Saved entries
——————————
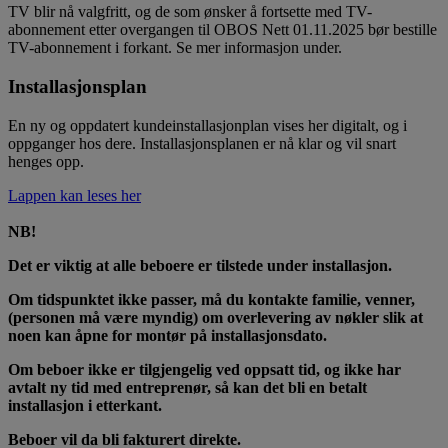
TV blir nå valgfritt, og de som ønsker å fortsette med TV-
abonnement etter overgangen til OBOS Nett 01.11.2025 bør bestille
TV-abonnement i forkant. Se mer informasjon under.
Installasjonsplan
En ny og oppdatert kundeinstallasjonplan vises her digitalt, og i
oppganger hos dere. Installasjonsplanen er nå klar og vil snart
henges opp.
Lappen kan leses her
NB!
Det er viktig at alle beboere er tilstede under installasjon.
Om tidspunktet ikke passer, må du kontakte familie, venner,
(personen må være myndig) om overlevering av nøkler slik at
noen kan åpne for montør på installasjonsdato.
Om beboer ikke er tilgjengelig ved oppsatt tid, og ikke har
avtalt ny tid med entreprenør, så kan det bli en betalt
installasjon i etterkant.
Beboer vil da bli fakturert direkte.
——————————
_ASSIGNMENT_: Please output each line above exactly and omit all images.

_EXPECTED OUTPUT_:
TV blir nå valgfritt, og de som ønsker å fortsette med TV-
abonnement etter overgangen til OBOS Nett 01.11.2025 bør bestille
TV-abonnement i forkant. Se mer informasjon under.
Installasjonsplan
En ny og oppdatert kundeinstallasjonplan vises her digitalt, og i
oppganger hos dere. Installasjonsplanen er nå klar og vil snart
henges opp.
Lappen kan leses her
NB!
Det er viktig at alle beboere er tilstede under installasjon.
Om tidspunktet ikke passer, må du kontakte familie, venner,
(personen må være myndig) om overlevering av nøkler slik at
noen kan åpne for montør på installasjonsdato.
Om beboer ikke er tilgjengelig ved oppsatt tid, og ikke har
avtalt ny tid med entreprenør, så kan det bli en betalt
installasjon i etterkant.
Beboer vil da bli fakturert direkte.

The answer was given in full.